**EXERCISE OBJECTIVE:** Write out each line of the entries below that holds the word "туфель".

**DATA:**
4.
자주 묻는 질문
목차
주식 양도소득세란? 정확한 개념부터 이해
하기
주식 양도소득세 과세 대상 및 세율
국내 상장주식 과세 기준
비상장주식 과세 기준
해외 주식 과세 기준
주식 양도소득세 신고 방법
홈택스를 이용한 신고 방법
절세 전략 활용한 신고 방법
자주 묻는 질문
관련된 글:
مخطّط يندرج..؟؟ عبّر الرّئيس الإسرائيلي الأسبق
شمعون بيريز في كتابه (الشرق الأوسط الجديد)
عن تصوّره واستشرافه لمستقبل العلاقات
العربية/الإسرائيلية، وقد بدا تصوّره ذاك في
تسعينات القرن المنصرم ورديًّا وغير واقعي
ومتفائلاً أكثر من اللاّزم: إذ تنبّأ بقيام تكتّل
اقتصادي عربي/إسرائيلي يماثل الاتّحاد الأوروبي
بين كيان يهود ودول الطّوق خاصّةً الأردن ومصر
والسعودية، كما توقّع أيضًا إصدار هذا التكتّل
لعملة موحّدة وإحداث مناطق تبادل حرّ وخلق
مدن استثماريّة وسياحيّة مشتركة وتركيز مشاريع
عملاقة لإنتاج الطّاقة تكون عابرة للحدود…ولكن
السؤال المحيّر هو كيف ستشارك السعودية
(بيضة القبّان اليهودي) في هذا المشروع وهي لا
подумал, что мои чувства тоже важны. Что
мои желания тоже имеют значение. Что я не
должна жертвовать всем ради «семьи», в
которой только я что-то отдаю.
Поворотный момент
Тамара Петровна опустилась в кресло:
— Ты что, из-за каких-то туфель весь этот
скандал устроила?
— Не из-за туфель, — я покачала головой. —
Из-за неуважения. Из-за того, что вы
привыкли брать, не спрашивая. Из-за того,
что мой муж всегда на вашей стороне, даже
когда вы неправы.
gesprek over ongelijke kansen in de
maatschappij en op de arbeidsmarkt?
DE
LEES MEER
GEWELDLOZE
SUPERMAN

==

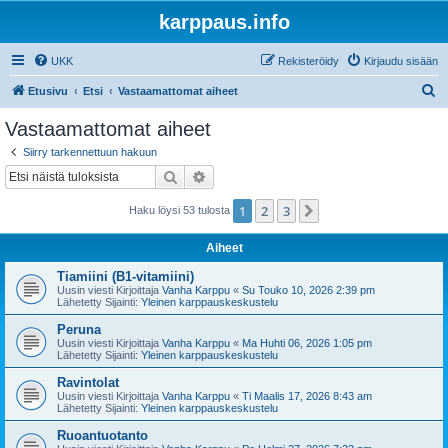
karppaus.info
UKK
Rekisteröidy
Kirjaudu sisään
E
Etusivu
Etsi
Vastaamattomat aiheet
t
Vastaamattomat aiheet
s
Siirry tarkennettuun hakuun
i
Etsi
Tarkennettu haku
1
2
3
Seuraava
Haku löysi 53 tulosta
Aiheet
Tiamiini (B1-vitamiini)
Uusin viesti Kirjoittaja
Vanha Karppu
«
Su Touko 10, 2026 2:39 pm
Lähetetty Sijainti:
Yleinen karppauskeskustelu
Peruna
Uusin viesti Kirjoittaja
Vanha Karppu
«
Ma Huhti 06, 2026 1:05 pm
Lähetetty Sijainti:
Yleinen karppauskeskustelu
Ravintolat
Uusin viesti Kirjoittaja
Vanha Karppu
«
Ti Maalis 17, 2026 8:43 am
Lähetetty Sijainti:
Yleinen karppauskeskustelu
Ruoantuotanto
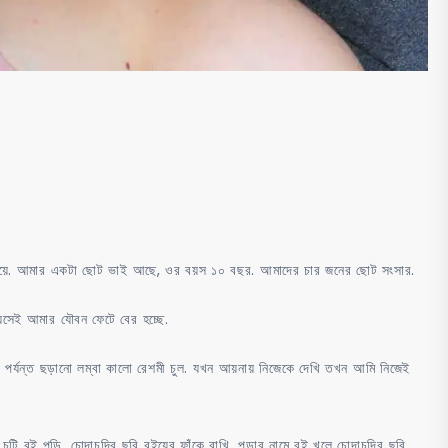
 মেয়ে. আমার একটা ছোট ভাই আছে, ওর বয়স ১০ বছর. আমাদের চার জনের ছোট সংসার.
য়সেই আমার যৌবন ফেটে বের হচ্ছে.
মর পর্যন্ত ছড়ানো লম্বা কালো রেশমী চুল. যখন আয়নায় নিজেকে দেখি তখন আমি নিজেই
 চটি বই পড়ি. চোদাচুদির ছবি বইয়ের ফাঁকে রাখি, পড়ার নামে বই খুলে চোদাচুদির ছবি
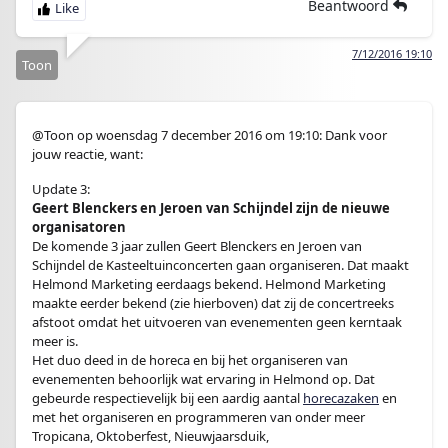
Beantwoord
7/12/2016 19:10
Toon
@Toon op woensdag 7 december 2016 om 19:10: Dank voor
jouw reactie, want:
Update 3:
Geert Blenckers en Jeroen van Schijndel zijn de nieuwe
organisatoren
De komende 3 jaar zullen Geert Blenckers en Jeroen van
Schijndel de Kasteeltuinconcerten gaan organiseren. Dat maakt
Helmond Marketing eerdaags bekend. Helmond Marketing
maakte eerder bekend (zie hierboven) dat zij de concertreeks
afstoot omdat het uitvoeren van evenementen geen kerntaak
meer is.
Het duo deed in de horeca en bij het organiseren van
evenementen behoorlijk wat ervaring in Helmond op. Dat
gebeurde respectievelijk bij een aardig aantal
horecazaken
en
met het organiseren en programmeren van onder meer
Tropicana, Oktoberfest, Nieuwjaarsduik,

* * *

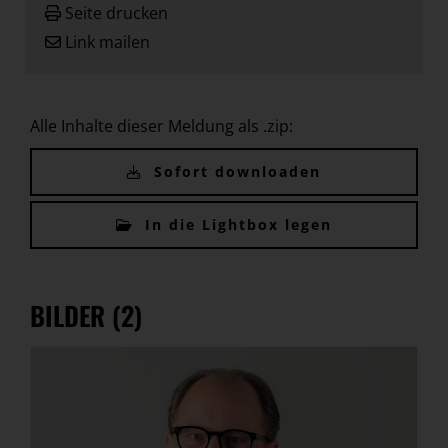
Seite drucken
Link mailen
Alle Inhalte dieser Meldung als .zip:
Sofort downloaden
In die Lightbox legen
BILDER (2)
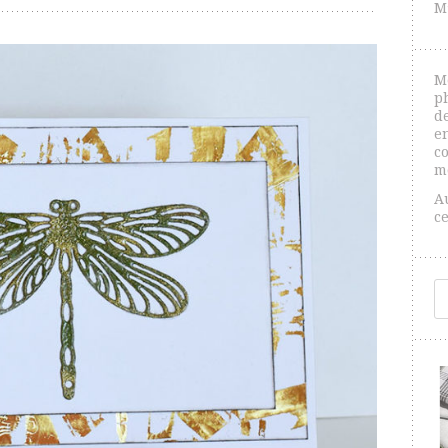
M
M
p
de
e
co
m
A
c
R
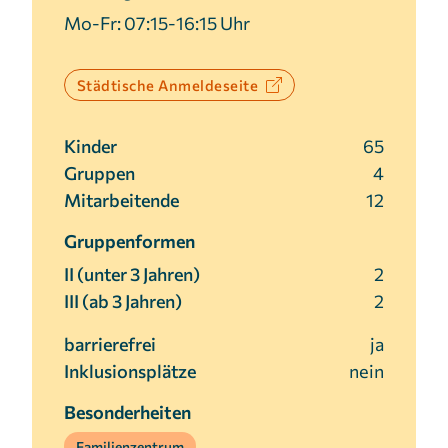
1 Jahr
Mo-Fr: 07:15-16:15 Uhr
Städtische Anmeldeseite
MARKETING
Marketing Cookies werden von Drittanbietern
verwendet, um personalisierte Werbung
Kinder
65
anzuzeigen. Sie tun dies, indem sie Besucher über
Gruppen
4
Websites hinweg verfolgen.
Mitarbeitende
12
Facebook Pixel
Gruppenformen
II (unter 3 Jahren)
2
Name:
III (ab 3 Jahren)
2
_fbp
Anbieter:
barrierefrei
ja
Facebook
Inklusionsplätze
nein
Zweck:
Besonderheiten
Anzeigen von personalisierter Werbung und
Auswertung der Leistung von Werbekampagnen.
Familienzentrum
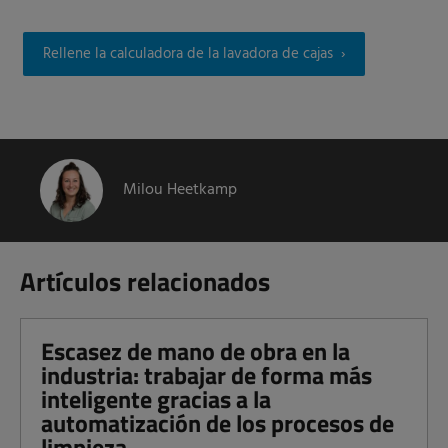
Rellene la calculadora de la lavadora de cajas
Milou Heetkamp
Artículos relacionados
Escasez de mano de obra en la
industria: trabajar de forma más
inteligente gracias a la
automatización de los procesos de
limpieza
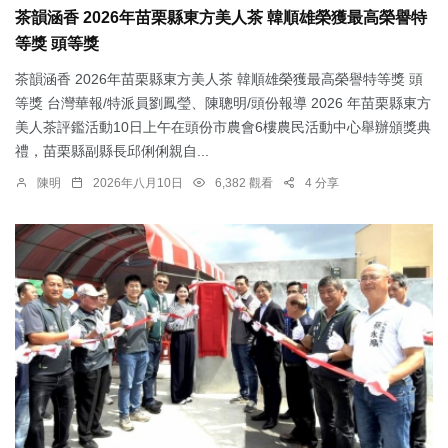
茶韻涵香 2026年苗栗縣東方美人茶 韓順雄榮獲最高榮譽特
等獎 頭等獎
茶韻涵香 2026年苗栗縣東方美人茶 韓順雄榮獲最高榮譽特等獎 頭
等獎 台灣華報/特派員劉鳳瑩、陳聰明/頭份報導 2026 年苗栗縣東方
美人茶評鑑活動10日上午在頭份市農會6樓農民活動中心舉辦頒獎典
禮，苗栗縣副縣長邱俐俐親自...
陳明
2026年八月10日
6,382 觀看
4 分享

**EXPECTED ANSWER:**
— Ты что, из-за каких-то туфель весь этот
— Не из-за туфель, — я покачала головой. —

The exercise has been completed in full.